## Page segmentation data
BEGIN
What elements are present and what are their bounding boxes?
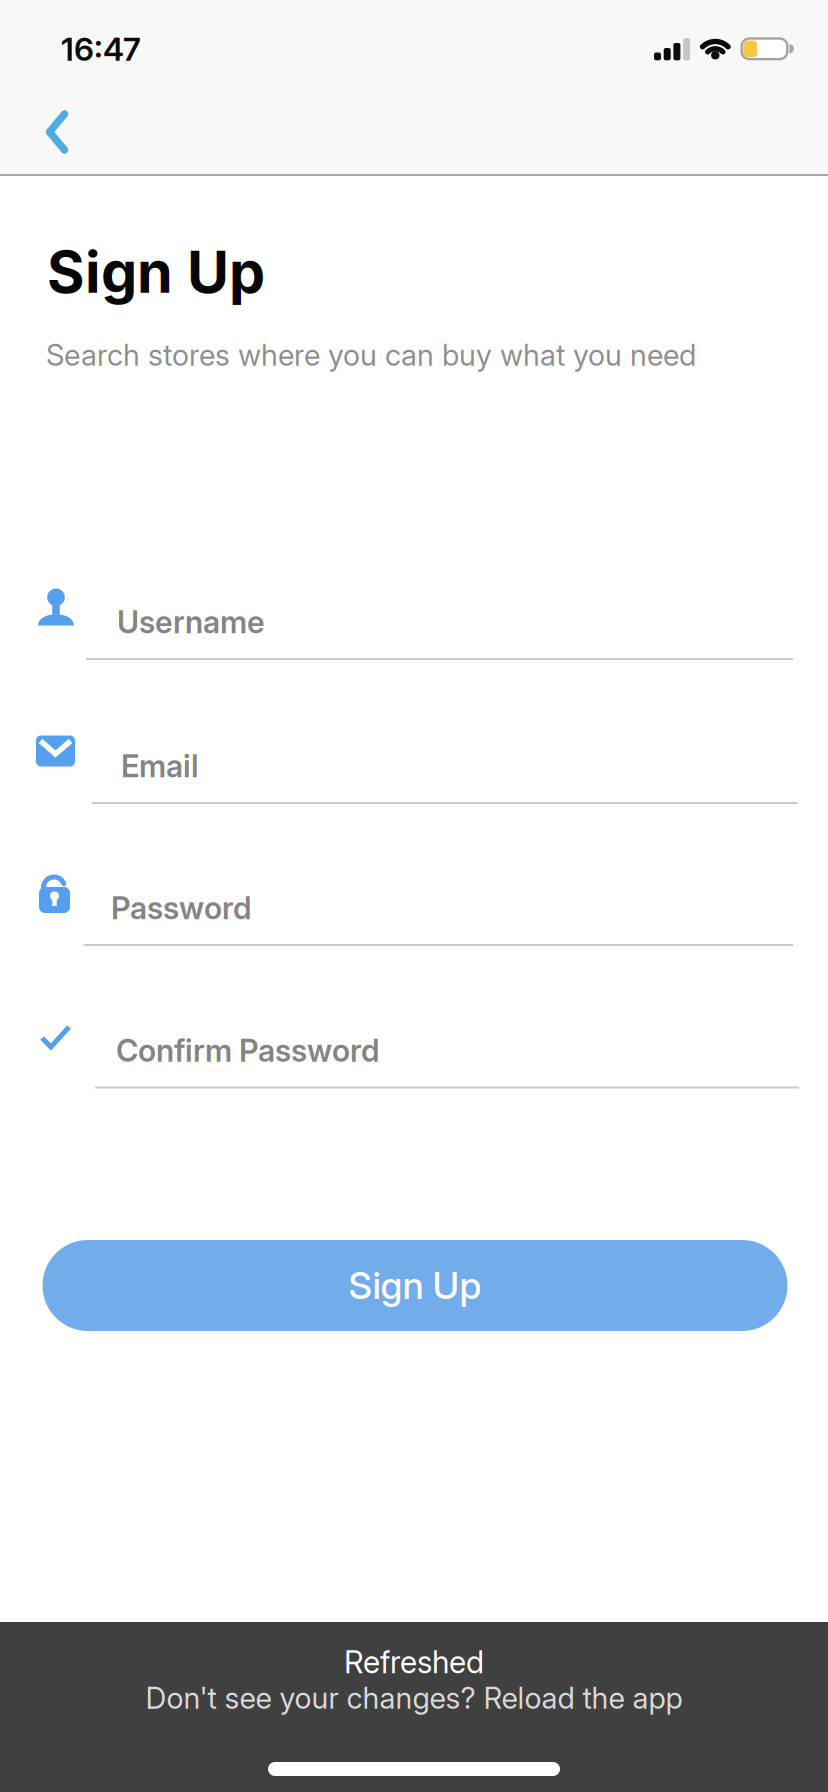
staticText: 16:47 (61, 30, 141, 68)
staticText: Username (117, 604, 265, 640)
button[interactable]: Back (32, 96, 82, 168)
staticText: Don't see your changes? Reload the app (146, 1681, 682, 1715)
staticText: Sign Up (47, 238, 265, 306)
staticText: Email (121, 748, 199, 784)
button[interactable]: Email (30, 700, 810, 812)
button[interactable]: Password (30, 842, 810, 954)
button[interactable]: Username (30, 556, 810, 668)
button[interactable]: Confirm Password (30, 984, 810, 1096)
staticText: Sign Up (348, 1264, 482, 1308)
staticText: Search stores where you can buy what you… (46, 338, 696, 372)
staticText: Refreshed (344, 1644, 484, 1680)
button[interactable]: Sign Up (42, 1240, 788, 1331)
staticText: Password (111, 890, 252, 926)
staticText: Confirm Password (116, 1032, 380, 1069)
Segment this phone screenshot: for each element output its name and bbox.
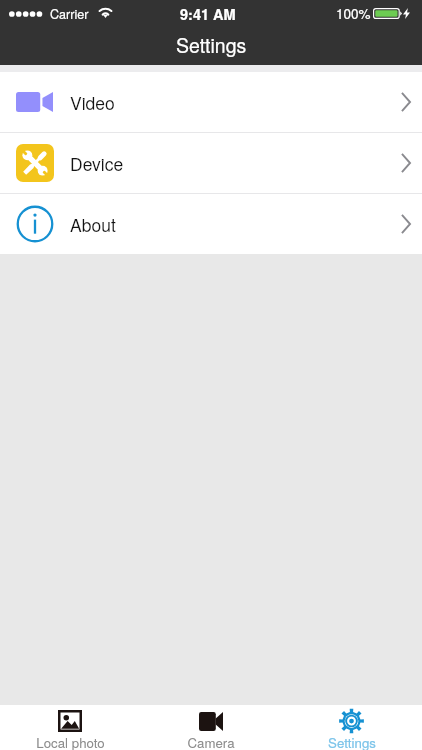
button[interactable]: Settings [281,705,422,750]
button[interactable]: Local photo [0,705,140,750]
staticText: Settings [328,733,376,750]
staticText: 100% [336,4,371,23]
button[interactable]: Camera [140,705,281,750]
staticText: About [70,212,116,237]
staticText: Device [70,151,124,176]
staticText: Carrier [50,5,89,23]
staticText: Video [70,90,115,115]
staticText: Camera [187,733,235,750]
staticText: Settings [176,31,247,59]
staticText: Local photo [36,733,105,750]
button[interactable]: Device [0,133,422,193]
button[interactable]: About [0,194,422,254]
button[interactable]: Video [0,72,422,132]
staticText: 9:41 AM [180,4,236,25]
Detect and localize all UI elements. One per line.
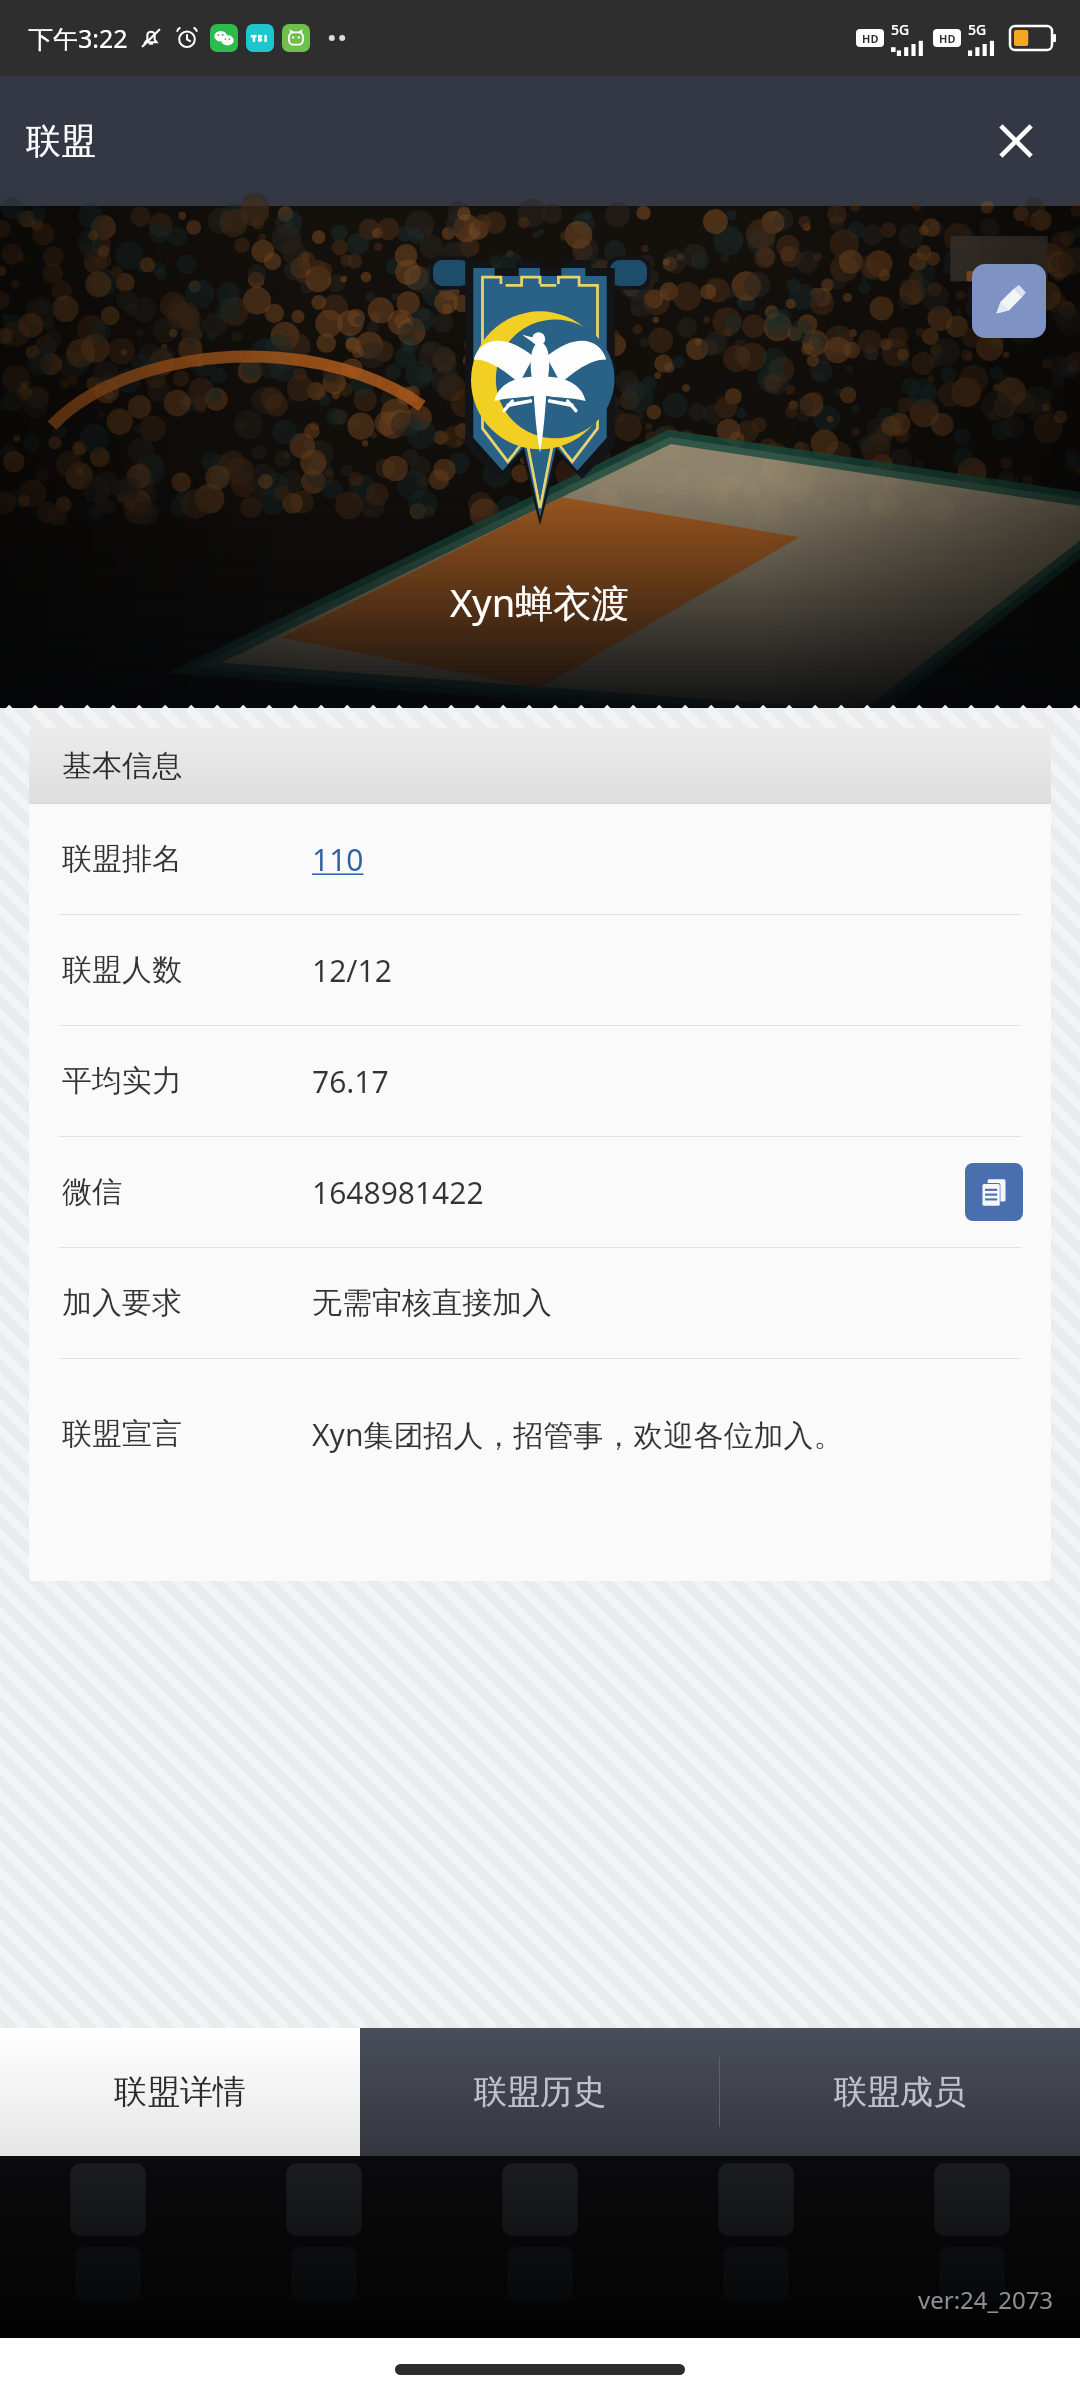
- staticText: 联盟详情: [114, 2071, 246, 2113]
- button[interactable]: 110: [312, 839, 364, 880]
- button[interactable]: 联盟历史: [360, 2028, 719, 2156]
- button[interactable]: 联盟排名: [29, 804, 1051, 914]
- staticText: 联盟成员: [834, 2071, 966, 2113]
- staticText: 联盟排名: [62, 840, 262, 878]
- button[interactable]: 编辑: [972, 264, 1046, 338]
- button[interactable]: 加入要求: [29, 1248, 1051, 1358]
- staticText: 加入要求: [62, 1284, 262, 1322]
- staticText: 1648981422: [312, 1172, 484, 1213]
- staticText: Xyn蝉衣渡: [450, 576, 630, 628]
- button[interactable]: 微信: [29, 1137, 1051, 1247]
- button[interactable]: 联盟人数: [29, 915, 1051, 1025]
- staticText: 12/12: [312, 950, 392, 991]
- button[interactable]: 联盟成员: [720, 2028, 1080, 2156]
- staticText: 联盟历史: [474, 2071, 606, 2113]
- staticText: 联盟: [26, 119, 96, 163]
- staticText: 76.17: [312, 1061, 389, 1102]
- staticText: Xyn集团招人，招管事，欢迎各位加入。: [312, 1414, 844, 1455]
- staticText: 基本信息: [62, 747, 182, 785]
- staticText: 联盟宣言: [62, 1415, 262, 1453]
- staticText: ver:24_2073: [918, 2283, 1054, 2316]
- button[interactable]: 联盟宣言: [29, 1359, 1051, 1509]
- staticText: 微信: [62, 1173, 262, 1211]
- staticText: 无需审核直接加入: [312, 1284, 552, 1322]
- staticText: 5G: [891, 20, 910, 39]
- staticText: 5G: [968, 20, 987, 39]
- button[interactable]: 关闭: [972, 97, 1060, 185]
- button[interactable]: 平均实力: [29, 1026, 1051, 1136]
- staticText: 平均实力: [62, 1062, 262, 1100]
- staticText: HD: [939, 31, 956, 46]
- staticText: HD: [862, 31, 879, 46]
- staticText: 联盟人数: [62, 951, 262, 989]
- button[interactable]: 复制微信号: [965, 1163, 1023, 1221]
- button[interactable]: 联盟详情: [0, 2028, 360, 2156]
- staticText: 下午3:22: [28, 21, 128, 55]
END
## Work required
A verbatim reproduction of each entry is expected, with every picture omitted.

## Expected output
What elements are present and what are their bounding boxes?
staticText: 16:47 (61, 30, 141, 68)
staticText: Username (117, 604, 265, 640)
button[interactable]: Back (32, 96, 82, 168)
staticText: Don't see your changes? Reload the app (146, 1681, 682, 1715)
staticText: Sign Up (47, 238, 265, 306)
staticText: Email (121, 748, 199, 784)
button[interactable]: Email (30, 700, 810, 812)
button[interactable]: Password (30, 842, 810, 954)
button[interactable]: Username (30, 556, 810, 668)
button[interactable]: Confirm Password (30, 984, 810, 1096)
staticText: Sign Up (348, 1264, 482, 1308)
staticText: Search stores where you can buy what you… (46, 338, 696, 372)
staticText: Refreshed (344, 1644, 484, 1680)
button[interactable]: Sign Up (42, 1240, 788, 1331)
staticText: Password (111, 890, 252, 926)
staticText: Confirm Password (116, 1032, 380, 1069)
Segment this phone screenshot: for each element output its name and bbox.
button[interactable]: Settings [281,705,422,750]
button[interactable]: Local photo [0,705,140,750]
staticText: Settings [328,733,376,750]
staticText: 100% [336,4,371,23]
button[interactable]: Camera [140,705,281,750]
staticText: About [70,212,116,237]
staticText: Device [70,151,124,176]
staticText: Carrier [50,5,89,23]
staticText: Video [70,90,115,115]
staticText: Camera [187,733,235,750]
staticText: Settings [176,31,247,59]
staticText: Local photo [36,733,105,750]
button[interactable]: Device [0,133,422,193]
button[interactable]: About [0,194,422,254]
button[interactable]: Video [0,72,422,132]
staticText: 9:41 AM [180,4,236,25]
Detect and localize all UI elements. One per line.
- staticText: 联盟详情: [114, 2071, 246, 2113]
- button[interactable]: 110: [312, 839, 364, 880]
- button[interactable]: 联盟历史: [360, 2028, 719, 2156]
- button[interactable]: 联盟排名: [29, 804, 1051, 914]
- staticText: 联盟成员: [834, 2071, 966, 2113]
- staticText: 联盟排名: [62, 840, 262, 878]
- button[interactable]: 编辑: [972, 264, 1046, 338]
- button[interactable]: 加入要求: [29, 1248, 1051, 1358]
- staticText: 加入要求: [62, 1284, 262, 1322]
- staticText: 1648981422: [312, 1172, 484, 1213]
- staticText: Xyn蝉衣渡: [450, 576, 630, 628]
- button[interactable]: 微信: [29, 1137, 1051, 1247]
- button[interactable]: 联盟人数: [29, 915, 1051, 1025]
- staticText: 12/12: [312, 950, 392, 991]
- button[interactable]: 联盟成员: [720, 2028, 1080, 2156]
- staticText: 联盟历史: [474, 2071, 606, 2113]
- staticText: 联盟: [26, 119, 96, 163]
- staticText: 76.17: [312, 1061, 389, 1102]
- staticText: Xyn集团招人，招管事，欢迎各位加入。: [312, 1414, 844, 1455]
- staticText: 基本信息: [62, 747, 182, 785]
- staticText: 联盟宣言: [62, 1415, 262, 1453]
- staticText: ver:24_2073: [918, 2283, 1054, 2316]
- button[interactable]: 联盟宣言: [29, 1359, 1051, 1509]
- staticText: 微信: [62, 1173, 262, 1211]
- staticText: 无需审核直接加入: [312, 1284, 552, 1322]
- staticText: 5G: [891, 20, 910, 39]
- staticText: 5G: [968, 20, 987, 39]
- button[interactable]: 关闭: [972, 97, 1060, 185]
- button[interactable]: 平均实力: [29, 1026, 1051, 1136]
- staticText: 平均实力: [62, 1062, 262, 1100]
- staticText: HD: [939, 31, 956, 46]
- staticText: HD: [862, 31, 879, 46]
- staticText: 联盟人数: [62, 951, 262, 989]
- button[interactable]: 复制微信号: [965, 1163, 1023, 1221]
- button[interactable]: 联盟详情: [0, 2028, 360, 2156]
- staticText: 下午3:22: [28, 21, 128, 55]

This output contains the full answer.